There are hardly any maps of indigenous borderlands that show how native lands are divided by international boundaries. For indigenous peoples, the most problematic aspect is “the primacy of the nation-state”, that is, the unquestioned belief that each of the 200 or so existing modern states is the sole owner of its lands. The colorful patches of state territories we see on a world political map represent separate sovereign territories or claims of exclusive ownership. So it is not surprising that when governments map indigenous lands, they map them within their own territories.
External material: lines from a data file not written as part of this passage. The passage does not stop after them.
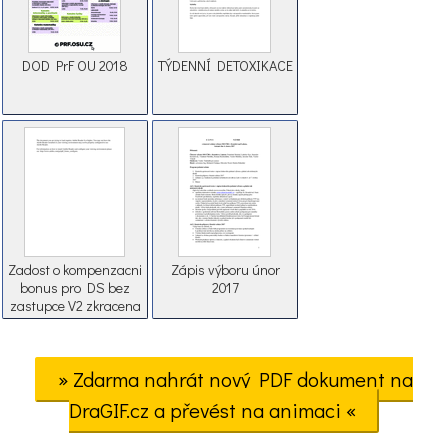
DOD PrF OU 2018
TÝDENNÍ DETOXIKACE
Zadost o kompenzacni
Zápis výboru únor
bonus pro DS bez
2017
zastupce V2 zkracena
» Zdarma nahrát nový PDF dokument na
DraGIF.cz a převést na animaci «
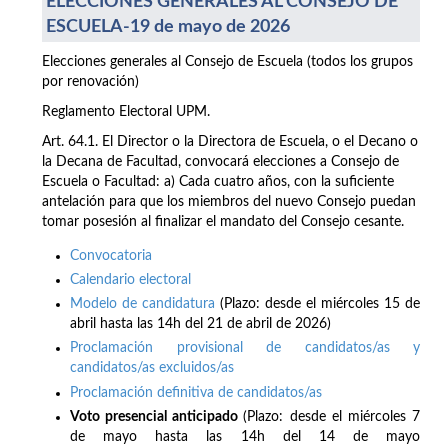
ELECCIONES GENERALES AL CONSEJO DE
ESCUELA-19 de mayo de 2026
Elecciones generales al Consejo de Escuela (todos los grupos
por renovación)
Reglamento Electoral UPM.
Art. 64.1. El Director o la Directora de Escuela, o el Decano o
la Decana de Facultad, convocará elecciones a Consejo de
Escuela o Facultad: a) Cada cuatro años, con la suficiente
antelación para que los miembros del nuevo Consejo puedan
tomar posesión al finalizar el mandato del Consejo cesante.
Convocatoria
Calendario electoral
Modelo de candidatura
(Plazo: desde el miércoles 15 de
abril hasta las 14h del 21 de abril de 2026)
Proclamación provisional de candidatos/as y
candidatos/as excluidos/as
Proclamación definitiva de candidatos/as
Voto presencial anticipado
(Plazo: desde el miércoles 7
de mayo hasta las 14h del 14 de mayo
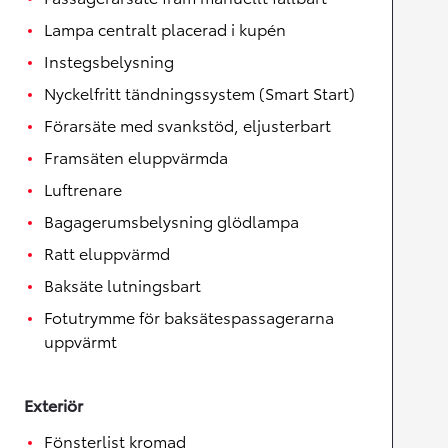
Lampa centralt placerad i kupén
Instegsbelysning
Nyckelfritt tändningssystem (Smart Start)
Förarsäte med svankstöd, eljusterbart
Framsäten eluppvärmda
Luftrenare
Bagagerumsbelysning glödlampa
Ratt eluppvärmd
Baksäte lutningsbart
Fotutrymme för baksätespassagerarna
uppvärmt
Exteriör
Fönsterlist kromad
They do not include lands of the same group in adjacent countries or even when it is bisected by the border, as, for example, in the case of the Mohawk, the Blackfoot Confederation in the US-Canada borderlands. To do so, would invite questions about sovereignty.
Respected popular scientific publishing houses or cultural organizations also fall into the trap of restricting maps of indigenous peoples to existing state territories.
The “Indian country” in the wall map of that title by National Geographic, curiously ends exactly at the borders of the United States.
The map of Canada’s First Peoples that is listed as a teacher resource on the FNER – Indigenous Perspectives on Education website ends at the southern Canadian border with the United States and fills the empty spaces with canoes. Eerily reminiscent of the maps of early explorers that covered unknown lands with monsters and mythical creatures.
The wall map of First Alaskans in the performance space of the Alaska Native Heritage Center clearly shows how their homelands cover the entire state, but at the same time gives the false impression that these homelands magically end at the border with Canada.